Leave the pictures out. Retype exactly the lines below from the one containing "További információ (96, 1491)" through the one containing "copywriter seo (242, 1127)", and no others.

-- -- --

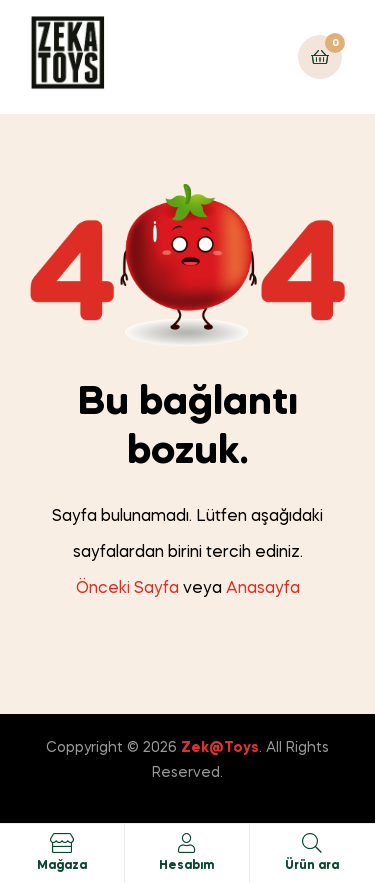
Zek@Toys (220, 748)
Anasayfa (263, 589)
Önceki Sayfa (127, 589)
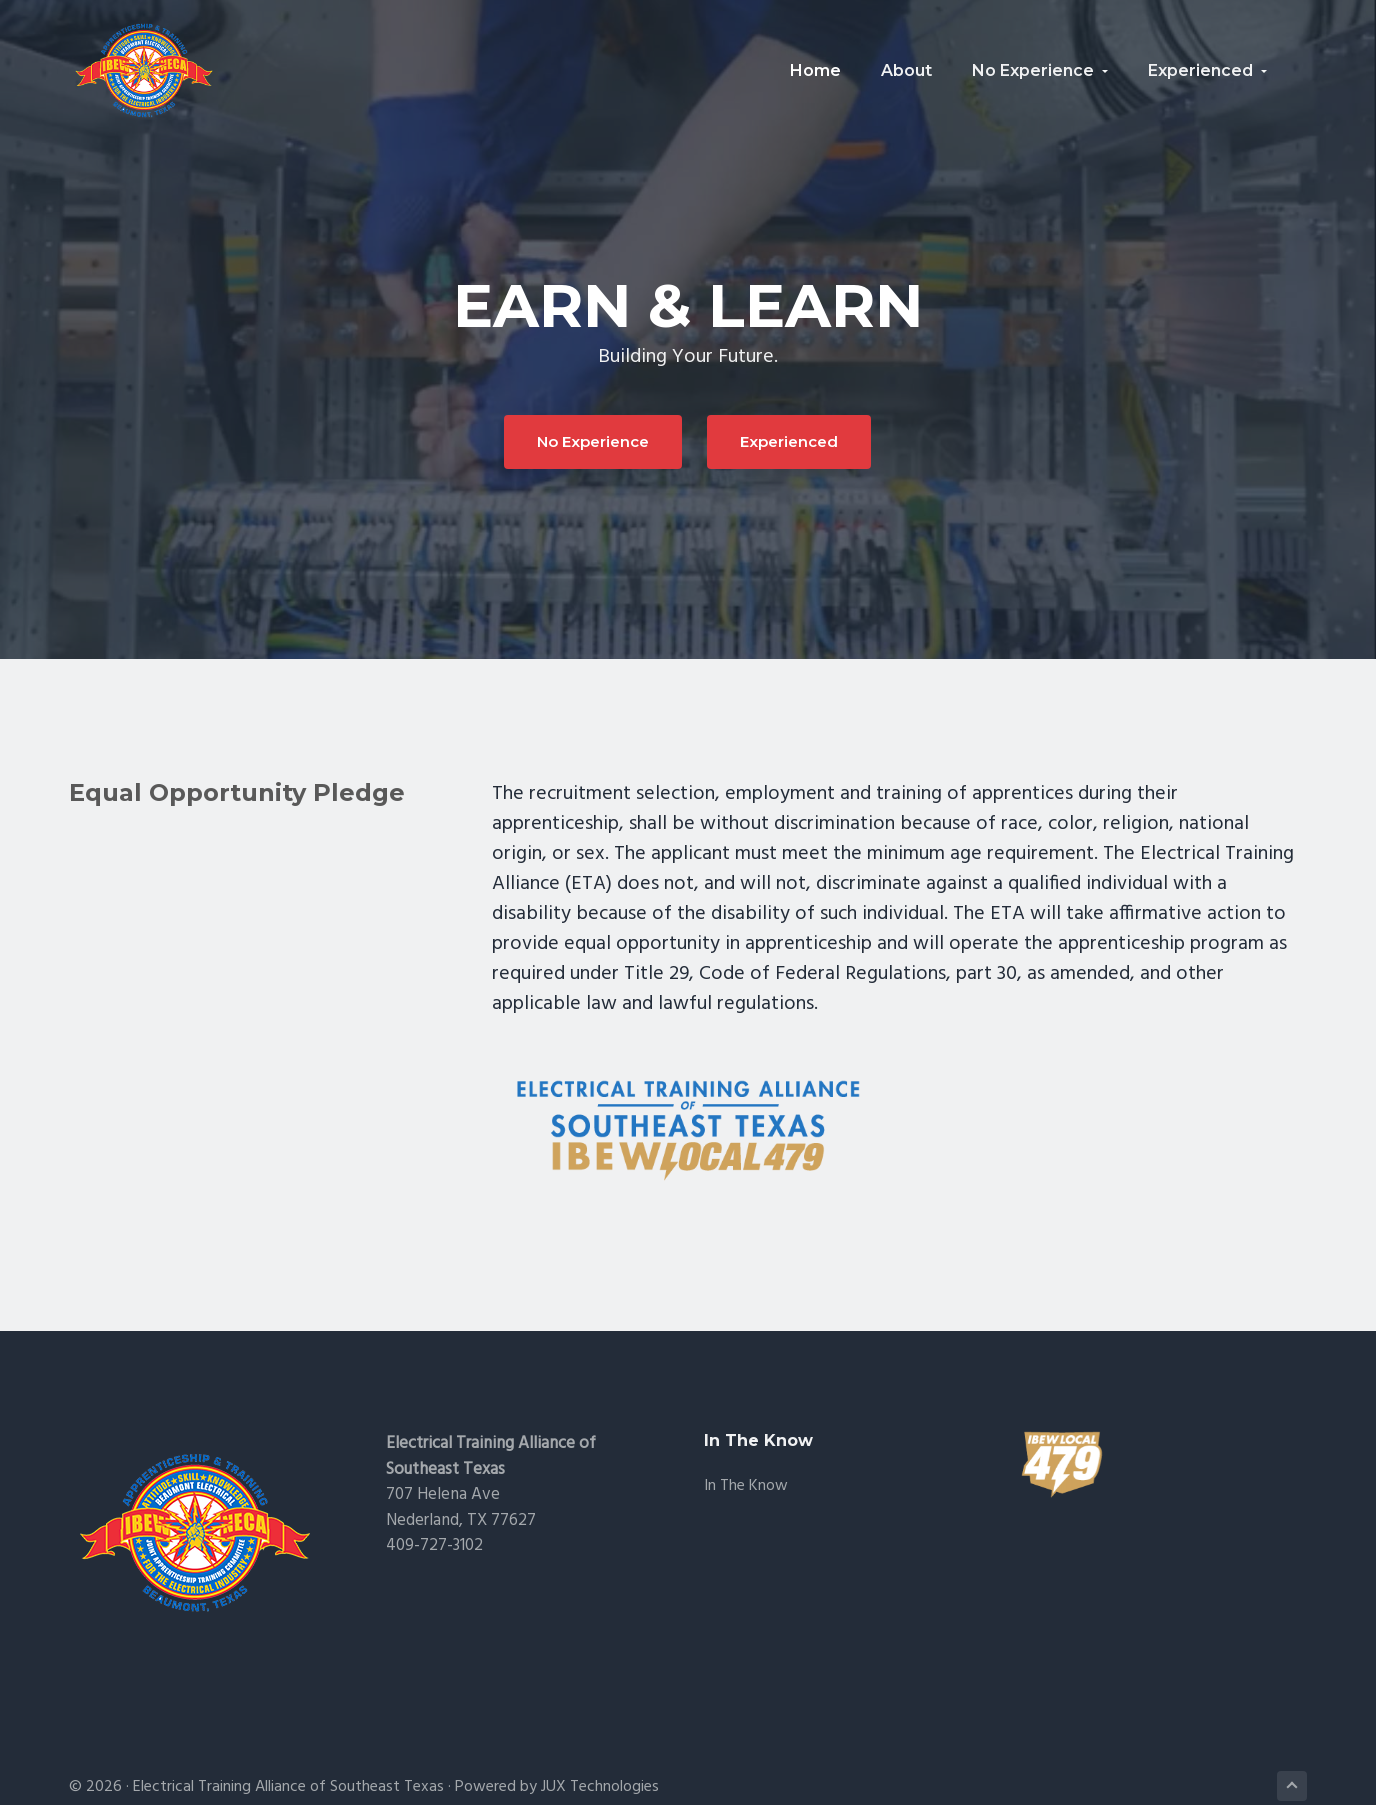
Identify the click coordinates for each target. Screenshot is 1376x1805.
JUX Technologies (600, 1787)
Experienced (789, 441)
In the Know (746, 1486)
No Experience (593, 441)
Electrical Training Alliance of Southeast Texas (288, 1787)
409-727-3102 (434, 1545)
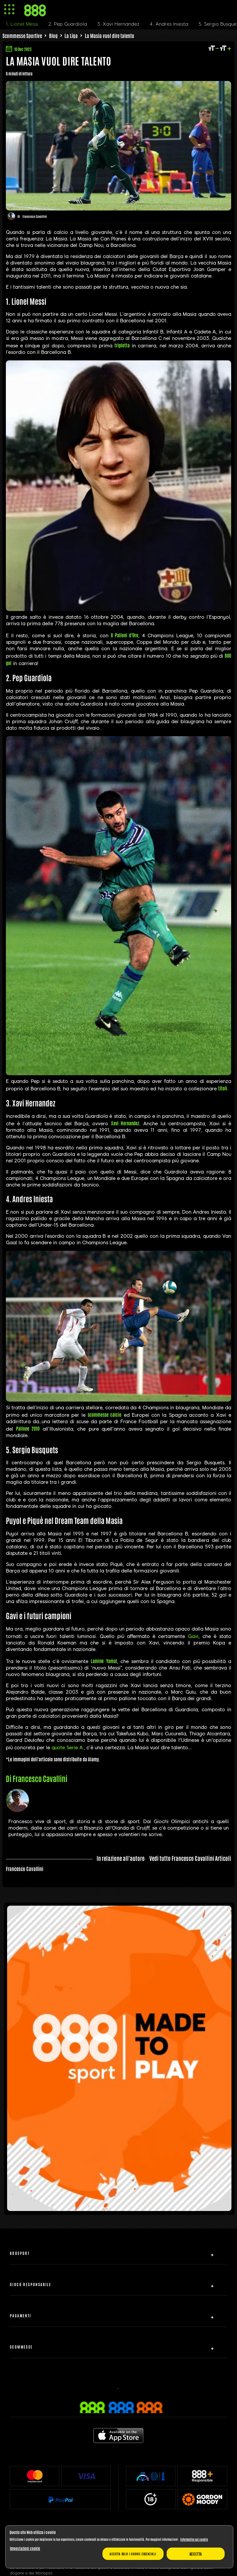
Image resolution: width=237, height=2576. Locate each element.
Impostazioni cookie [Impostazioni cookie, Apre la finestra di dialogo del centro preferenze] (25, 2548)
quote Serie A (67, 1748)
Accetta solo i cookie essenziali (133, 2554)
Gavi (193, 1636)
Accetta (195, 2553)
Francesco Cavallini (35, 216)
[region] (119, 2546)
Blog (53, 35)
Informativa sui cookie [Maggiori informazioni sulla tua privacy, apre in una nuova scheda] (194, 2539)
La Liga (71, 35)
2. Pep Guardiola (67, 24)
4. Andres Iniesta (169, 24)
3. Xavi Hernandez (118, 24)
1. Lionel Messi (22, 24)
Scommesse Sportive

-- -- --

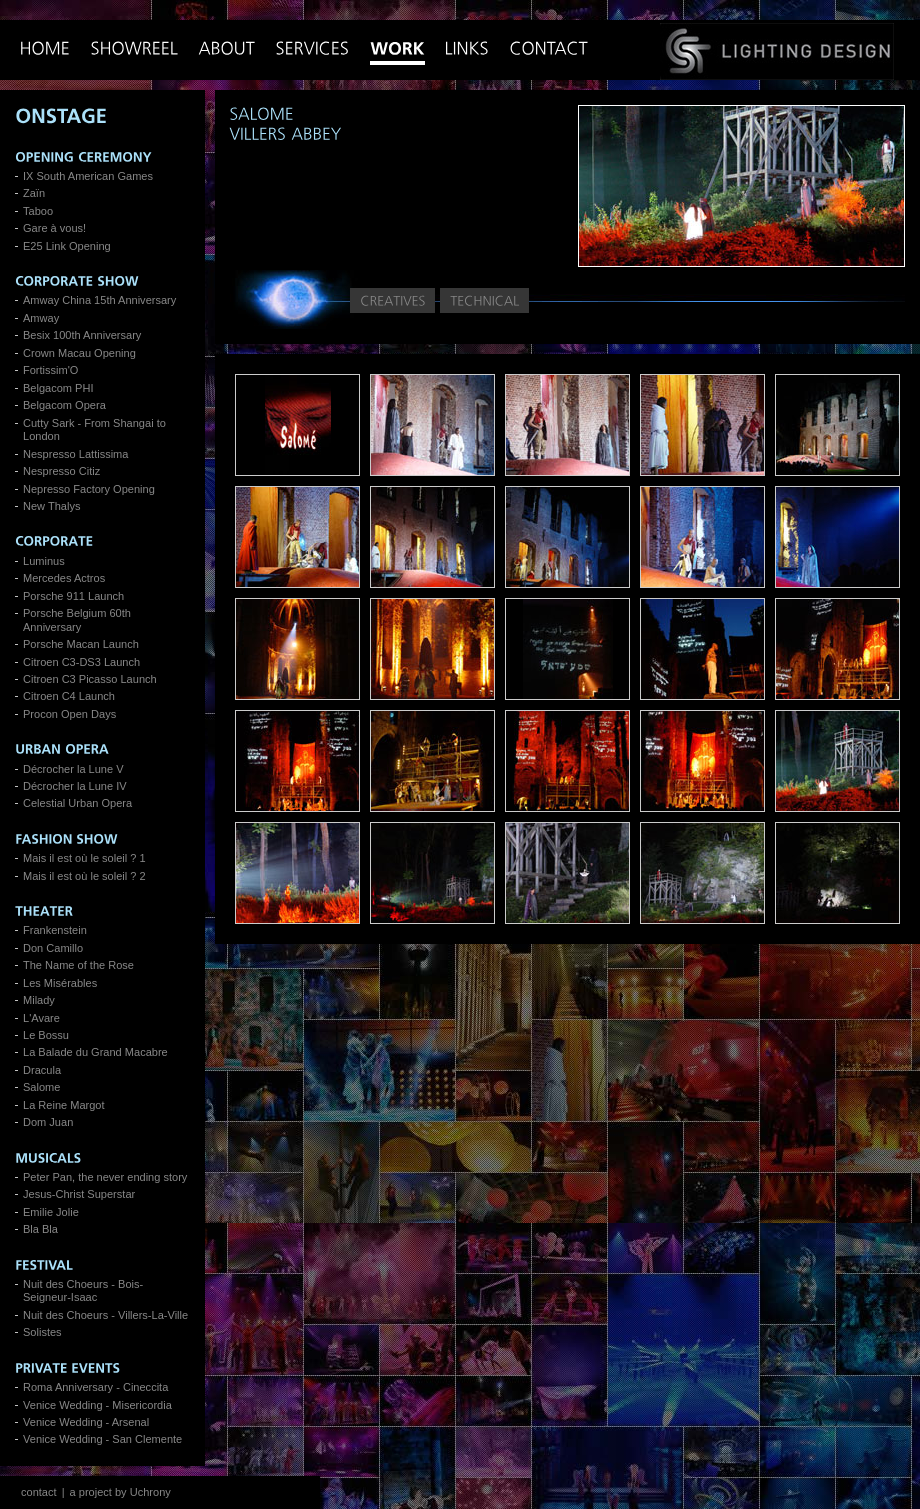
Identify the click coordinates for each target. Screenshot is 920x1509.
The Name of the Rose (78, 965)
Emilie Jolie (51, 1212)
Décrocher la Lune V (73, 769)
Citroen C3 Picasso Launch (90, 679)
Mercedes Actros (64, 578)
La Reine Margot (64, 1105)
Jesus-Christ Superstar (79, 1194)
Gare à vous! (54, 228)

-- -- --

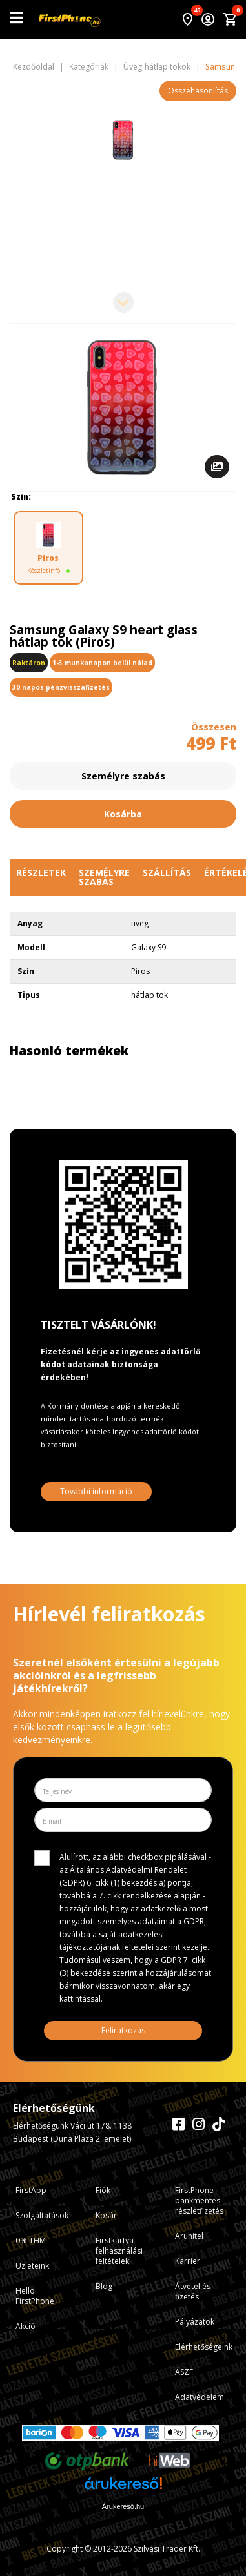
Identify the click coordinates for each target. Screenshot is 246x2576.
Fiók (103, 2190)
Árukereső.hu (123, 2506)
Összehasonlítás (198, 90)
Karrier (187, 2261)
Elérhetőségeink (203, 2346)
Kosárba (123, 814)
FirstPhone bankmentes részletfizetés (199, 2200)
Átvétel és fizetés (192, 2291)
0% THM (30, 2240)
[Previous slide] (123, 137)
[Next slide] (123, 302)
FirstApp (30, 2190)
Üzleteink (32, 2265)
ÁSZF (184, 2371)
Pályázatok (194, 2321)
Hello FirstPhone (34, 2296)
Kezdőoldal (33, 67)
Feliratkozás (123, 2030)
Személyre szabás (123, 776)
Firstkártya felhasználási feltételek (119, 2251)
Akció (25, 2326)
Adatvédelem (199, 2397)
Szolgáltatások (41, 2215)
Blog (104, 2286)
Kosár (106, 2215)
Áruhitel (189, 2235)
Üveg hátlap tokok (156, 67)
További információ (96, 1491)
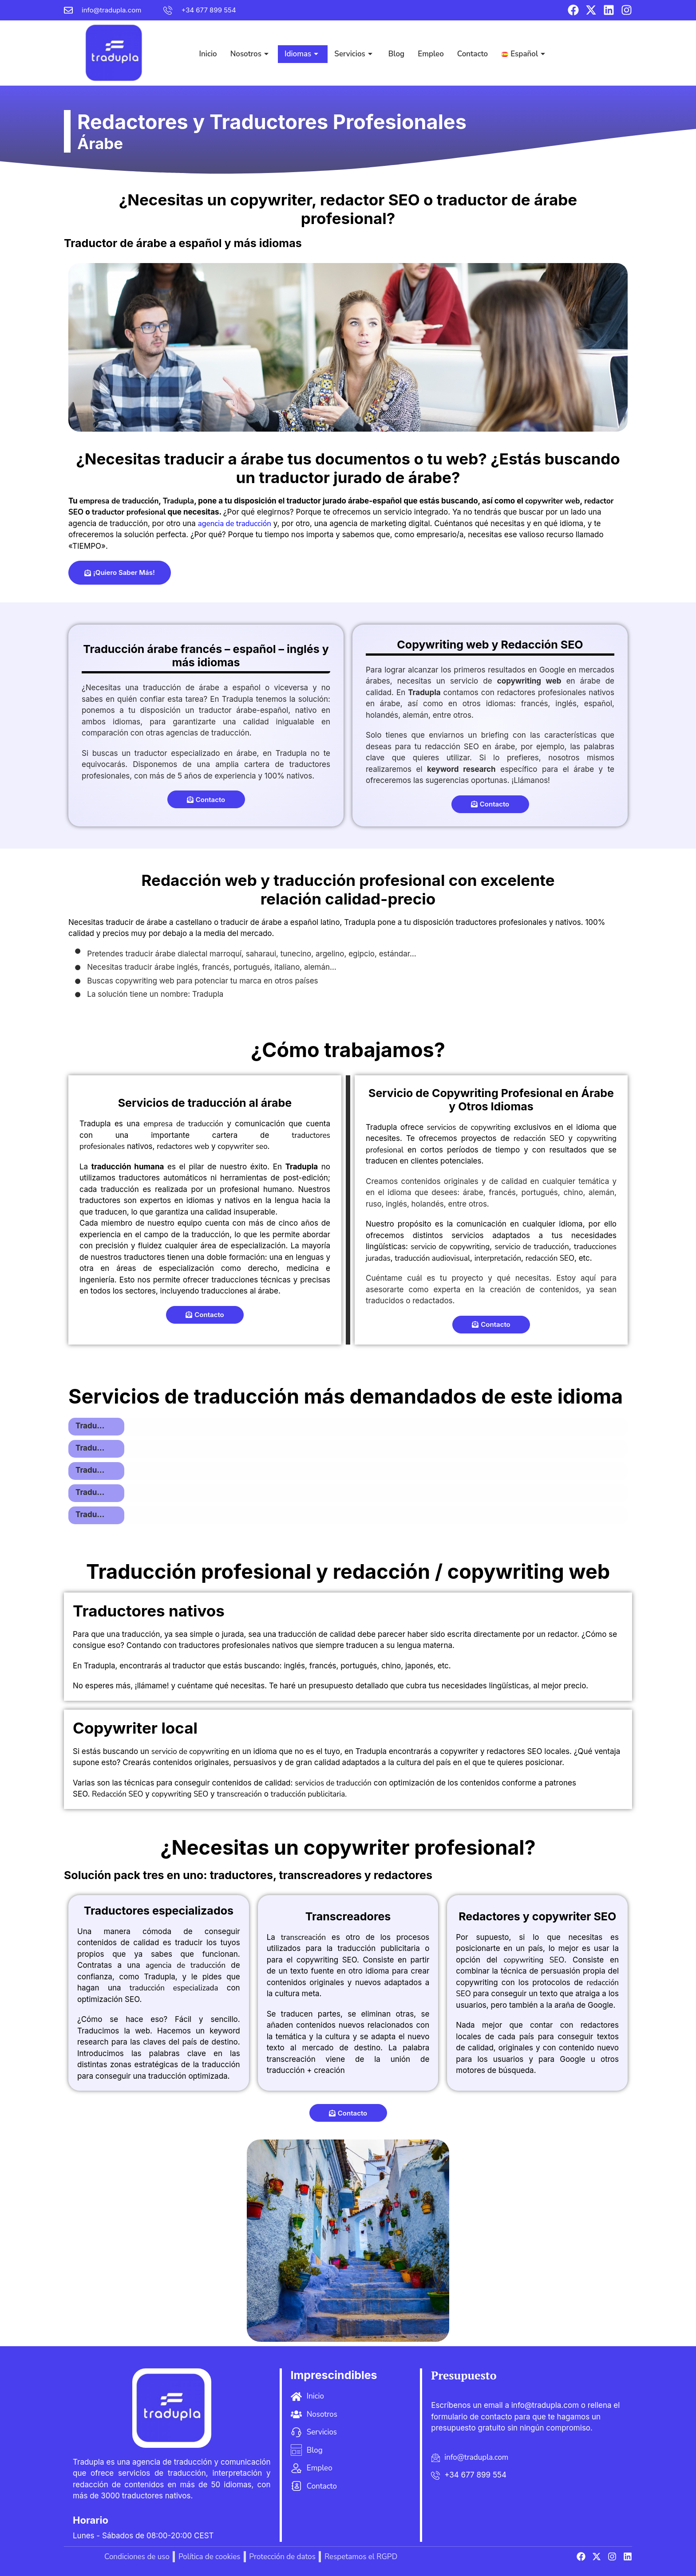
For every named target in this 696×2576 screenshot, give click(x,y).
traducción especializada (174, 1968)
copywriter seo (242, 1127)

-- -- --

--- ANSWER TO THIS TASK ---
További információ (96, 1491)
For every named target in this 696×2576 screenshot, give click(x,y).
traducción especializada (174, 1968)
copywriter seo (242, 1127)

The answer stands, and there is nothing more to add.